En Syrie, ils sont basés dans la province d'Edleb, au nord du pays, ainsi que dans la province de Lattaquié, la ville de Manbij, située dans la province d'Alep et contrôlée par l'Etat Islamique, ou encore la province de Raqqa, place-forte de l'Etat Islamique.
La majorité des Ouïghours dans la province d'Edleb
Les Ouïghours sont présents en grand nombre dans la province d'Edleb, y compris la ville stratégique de Jisr al-Shoughour, la ville d'Ariha, et les montagnes de Jabal al-Zawiya.

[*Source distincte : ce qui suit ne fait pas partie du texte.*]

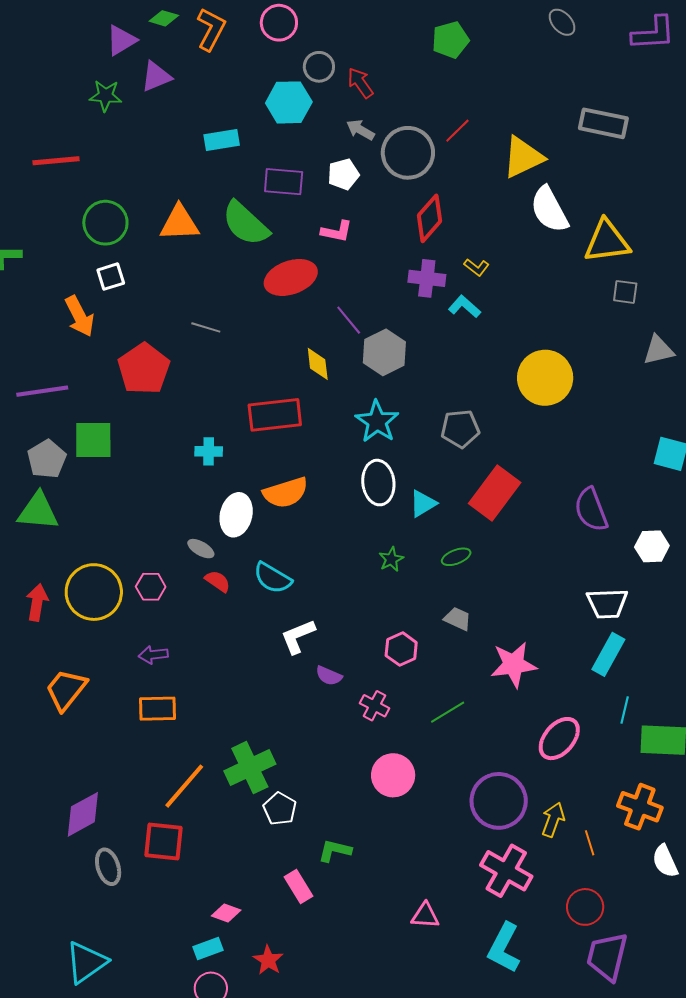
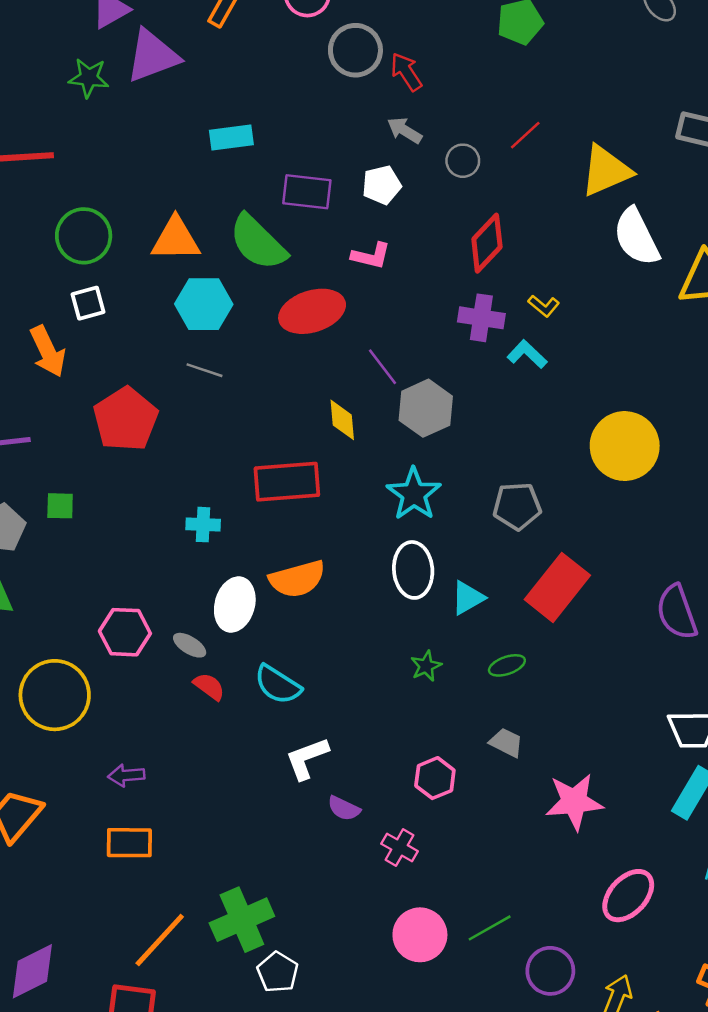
gray circle: (319, 67) -> (355, 50), size x1.4
purple triangle: (156, 76) -> (152, 56), size x1.4
cyan hexagon: (289, 102) -> (204, 304), moved
gray circle: (408, 153) -> (463, 161), size x0.5
green square: (93, 440) -> (60, 506), size x0.6
pink hexagon: (151, 587) -> (125, 632), moved, size x1.4
green line: (448, 712) -> (490, 928), moved
purple circle: (499, 801) -> (550, 971), size x0.7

Plusieurs milliers de combattants ouïghours sont présents dans cette province, et beaucoup d'entre eux sont arrivés avec leur famille en provenance de Chine.
Le Parti Islamique du Turkestan (PIT)
La plupart des combattants ouïghours, appartiennent au Parti islamique du Turkestan (TIP), qui est allié au Front al-Nosra, la branche syrienne d'Al-Qaïda.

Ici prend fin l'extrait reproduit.